Max Beckmann, Il sogno | The dream
Autore: 
Beckmann, Max (1884-1950)
Titolo: 
Il sogno
Altri titoli: 
The dream
Periodo: 
XX secolo
Datazione: 
1921
Classificazione: 
Dipinto
Tecnica e materiali: 
Olio su tela
Dimensioni (altezza x larghezza in centimetri): 
182 x 91
Annotazioni: 
Firma e data al centro a destra: Beckmann / F. 21
Luogo di conservazione: 
Saint Louis Art Museum, Saint Louis, Missouri, USA
Acquisizione: 
Lascito di Morton D. May, 1983
Identificativo: 
841:1983

Provenienza:

  • Max Beckmann (1884-1950), Frankfurt am Main, Germany.
  • I. B. Neumann (1887-1961), Berlin, Germany, acquistato dall'artista.
  • Benno Elkan (1877-1960), Frankfurt am Main, poi London, New York, acquistato tramite I. B. Neumann.
  • Galerie des Arts Anciens et Modernes, Liechtenstein, - 1957.
  • Morton D. May (1914-1983), St. Louis, MO, USA, acquistato dalla Galerie des Arts Anciens et Modernes, 1957 - 1983.

Note:

Questo miscuglio verticale di figure è pieno di immagini insolite, ma simboliche, come in un sogno. Un uomo senza mani è in piedi su una scala e stringe con il braccio un pesce accanto a un mendicante cieco che suona due strumenti. Una donna ubriaca suona un violoncello rotto e senza corde davanti a un uomo senza gambe con le stampelle. E al centro, un'innocente ragazza bionda - l'unica figura con gli occhi aperti - tiene in mano un pupazzo di Pulcinella. Il sogno riflette le osservazioni di Max Beckmann e l'esperienza profondamente sentita della carneficina della prima guerra mondiale, e simboleggia lo stato travagliato della Germania del dopoguerra.
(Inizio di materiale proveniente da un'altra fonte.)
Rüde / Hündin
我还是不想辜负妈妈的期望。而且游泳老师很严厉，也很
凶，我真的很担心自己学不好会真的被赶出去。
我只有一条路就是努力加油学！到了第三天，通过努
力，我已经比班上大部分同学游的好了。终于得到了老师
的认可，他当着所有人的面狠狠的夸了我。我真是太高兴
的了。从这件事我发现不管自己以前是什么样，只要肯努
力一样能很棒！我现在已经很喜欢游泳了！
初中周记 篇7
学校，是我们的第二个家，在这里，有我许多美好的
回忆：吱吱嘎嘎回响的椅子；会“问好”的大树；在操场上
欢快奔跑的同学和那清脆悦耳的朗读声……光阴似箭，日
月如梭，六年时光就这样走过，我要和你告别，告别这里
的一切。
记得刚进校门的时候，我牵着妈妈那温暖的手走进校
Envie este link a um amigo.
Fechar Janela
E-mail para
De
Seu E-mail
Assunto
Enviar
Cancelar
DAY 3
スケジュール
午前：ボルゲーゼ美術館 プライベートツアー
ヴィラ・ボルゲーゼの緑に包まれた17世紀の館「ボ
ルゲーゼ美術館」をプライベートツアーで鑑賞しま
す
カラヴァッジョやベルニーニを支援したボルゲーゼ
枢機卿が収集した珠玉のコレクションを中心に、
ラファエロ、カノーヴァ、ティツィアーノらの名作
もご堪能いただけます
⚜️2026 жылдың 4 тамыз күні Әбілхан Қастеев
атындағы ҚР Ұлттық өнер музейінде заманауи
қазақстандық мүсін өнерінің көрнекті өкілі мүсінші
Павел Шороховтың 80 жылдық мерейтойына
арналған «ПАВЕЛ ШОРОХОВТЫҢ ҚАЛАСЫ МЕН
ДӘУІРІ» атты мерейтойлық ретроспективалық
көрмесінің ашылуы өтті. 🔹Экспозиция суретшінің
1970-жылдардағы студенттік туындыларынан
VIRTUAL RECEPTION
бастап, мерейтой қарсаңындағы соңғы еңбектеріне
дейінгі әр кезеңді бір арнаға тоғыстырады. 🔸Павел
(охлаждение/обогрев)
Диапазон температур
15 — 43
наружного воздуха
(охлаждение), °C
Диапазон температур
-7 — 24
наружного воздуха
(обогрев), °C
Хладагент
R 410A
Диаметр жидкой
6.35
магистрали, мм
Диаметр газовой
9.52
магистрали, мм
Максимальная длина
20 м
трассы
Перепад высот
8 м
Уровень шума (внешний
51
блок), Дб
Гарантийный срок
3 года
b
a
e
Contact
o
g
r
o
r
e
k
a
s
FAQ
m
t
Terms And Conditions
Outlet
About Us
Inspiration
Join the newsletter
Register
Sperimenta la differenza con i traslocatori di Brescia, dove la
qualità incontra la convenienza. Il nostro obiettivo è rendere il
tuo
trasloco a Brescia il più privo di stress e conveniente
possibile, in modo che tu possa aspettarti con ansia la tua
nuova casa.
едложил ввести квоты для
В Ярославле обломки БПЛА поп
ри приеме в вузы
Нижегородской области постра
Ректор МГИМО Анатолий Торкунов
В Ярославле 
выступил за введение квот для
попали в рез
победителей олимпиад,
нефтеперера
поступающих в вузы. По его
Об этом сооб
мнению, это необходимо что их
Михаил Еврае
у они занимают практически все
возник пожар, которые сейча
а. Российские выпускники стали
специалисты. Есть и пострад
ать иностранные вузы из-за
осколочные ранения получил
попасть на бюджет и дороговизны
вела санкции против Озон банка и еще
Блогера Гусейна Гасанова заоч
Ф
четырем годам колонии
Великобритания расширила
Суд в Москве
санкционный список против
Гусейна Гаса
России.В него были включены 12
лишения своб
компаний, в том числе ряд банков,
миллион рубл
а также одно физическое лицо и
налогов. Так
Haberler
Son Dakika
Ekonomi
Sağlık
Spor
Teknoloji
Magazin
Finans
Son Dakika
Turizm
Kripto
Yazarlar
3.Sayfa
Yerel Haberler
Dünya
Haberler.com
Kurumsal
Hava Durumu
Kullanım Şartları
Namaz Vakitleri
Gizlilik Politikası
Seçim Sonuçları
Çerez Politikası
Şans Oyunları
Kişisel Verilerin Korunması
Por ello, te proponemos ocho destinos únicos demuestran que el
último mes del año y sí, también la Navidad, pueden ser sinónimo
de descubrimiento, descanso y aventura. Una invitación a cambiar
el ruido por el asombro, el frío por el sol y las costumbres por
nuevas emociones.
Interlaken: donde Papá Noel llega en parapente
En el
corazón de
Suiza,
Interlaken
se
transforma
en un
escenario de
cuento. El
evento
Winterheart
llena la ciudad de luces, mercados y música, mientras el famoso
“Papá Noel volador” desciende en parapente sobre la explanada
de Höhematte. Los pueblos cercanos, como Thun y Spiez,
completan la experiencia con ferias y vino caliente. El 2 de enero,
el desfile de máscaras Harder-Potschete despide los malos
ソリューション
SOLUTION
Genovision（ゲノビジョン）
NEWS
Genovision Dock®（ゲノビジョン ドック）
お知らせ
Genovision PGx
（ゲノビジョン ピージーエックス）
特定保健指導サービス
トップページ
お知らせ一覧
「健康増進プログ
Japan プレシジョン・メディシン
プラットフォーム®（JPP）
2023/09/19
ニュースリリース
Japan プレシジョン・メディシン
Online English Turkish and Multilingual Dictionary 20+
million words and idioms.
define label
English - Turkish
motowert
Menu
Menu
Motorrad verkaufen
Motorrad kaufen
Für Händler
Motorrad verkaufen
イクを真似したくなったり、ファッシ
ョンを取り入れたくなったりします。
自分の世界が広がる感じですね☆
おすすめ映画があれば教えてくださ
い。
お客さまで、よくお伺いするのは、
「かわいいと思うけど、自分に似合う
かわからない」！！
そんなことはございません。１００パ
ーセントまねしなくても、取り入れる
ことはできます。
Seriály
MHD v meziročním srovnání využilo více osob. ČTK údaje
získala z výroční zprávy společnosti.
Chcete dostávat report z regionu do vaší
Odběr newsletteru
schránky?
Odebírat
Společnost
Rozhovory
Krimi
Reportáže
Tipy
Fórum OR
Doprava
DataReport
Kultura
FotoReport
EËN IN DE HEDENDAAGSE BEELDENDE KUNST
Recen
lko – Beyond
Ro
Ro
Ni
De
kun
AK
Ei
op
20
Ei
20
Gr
This vertical jumble of figures is filled with unusual, yet symbolic imagery, as in a dream. A man without hands stands on a ladder holding a fish beside a blind beggar playing two instruments. A drunken woman plays a damaged, stringless cello before a legless man on crutches. And at center, an innocent blond girl - the only figure with open eyes - holds a Pulcinello doll. The Dream reflects Max Beckmann's observations and deeply felt experience of the carnage of World War I, and symbolizes the troubled state of post-War Germany.